Pope: Failure to remember Holocaust will lead world down same path
Remembering the Holocaust and its victims is not only an act of solidarity but also serves as a warning to humanity that such horrors could happen again, Pope Francis said.
Before concluding his weekly general audience Jan. 27, the pope marked the observance of International Holocaust Remembrance Day by calling on the world to “remember the Shoah” and to “be aware of how this path of death began, this path of extermination, of brutality.”
“To remember also means to be careful because these things can happen again, starting with ideological proposals to save a people and ending up destroying a people and humanity,” he said.
International Holocaust Remembrance Day is observed around the world Jan. 27, the anniversary of the liberation in 1945 of the Auschwitz-Birkenau concentration camp in Oswiecim, Poland.

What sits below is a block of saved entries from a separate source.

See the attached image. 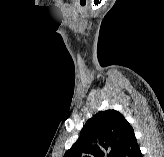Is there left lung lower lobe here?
Masks as SVG:
<instances>
[{
    "mask_svg": "<svg viewBox=\"0 0 164 157\" xmlns=\"http://www.w3.org/2000/svg\"><path fill=\"white\" fill-rule=\"evenodd\" d=\"M117 157H142L135 135L128 140Z\"/></svg>",
    "mask_w": 164,
    "mask_h": 157,
    "instance_id": "0a47b994",
    "label": "left lung lower lobe"
}]
</instances>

Operated from 1940 to 1945, Auschwitz was the Nazi’s largest camp and consisted of three parts: Auschwitz I, where many were imprisoned and murdered; the Birkenau extermination camp — also known as Auschwitz II — and Auschwitz III (Auschwitz-Monowitz), an area of auxiliary camps that included several factories.
Beginning in 1942, Auschwitz became the site of the mass extermination of over 1 million Jews, 23,000 Roma, 15,000 Soviet prisoners of war and thousands of Polish citizens.
The Nazi’s systematic persecution and genocide led to the deaths of 6 million Jews in Europe.
Commemorating the victims of the Holocaust, the pope said the act of remembering is “an expression of humanity” and “sign of civility.”
Remembering “is a condition for a better future of peace and fraternity,” he said.
Audrey Azoulay, director-general of UNESCO, issued a similar warning in her statement commemorating International Holocaust Remembrance Day.
“Today, as hateful voices continue to rise, denying or distorting the implacable reality of these facts, we have a universal responsibility to remember each and every individual whom the Nazis sought to erase from the face of the earth,” Azoulay said.
The day, she added, is also time to reflect “upon the choices of the individuals and governments that allowed this genocide to unfold.”
“It is also a call for vigilance and for action, to address the root causes of hatred and prevent future atrocities from happening,” she said.
“The memory of the Holocaust fills me with profound sorrow but also with shame because so many remained silent at the time,” the president of the German bishops’ conference, Bishop Georg Bätzing, wrote on Twitter and Facebook.
He called on all people to join together to courageously oppose “anti-Jewish prejudice, conspiracy myths and every form of hatred in everyday life, at school or among friends.”
The “industrial murder of the Jews” had been at the end of a path “that began with hate speech, conspiracy myths and social exclusion. We must never go down that path again.”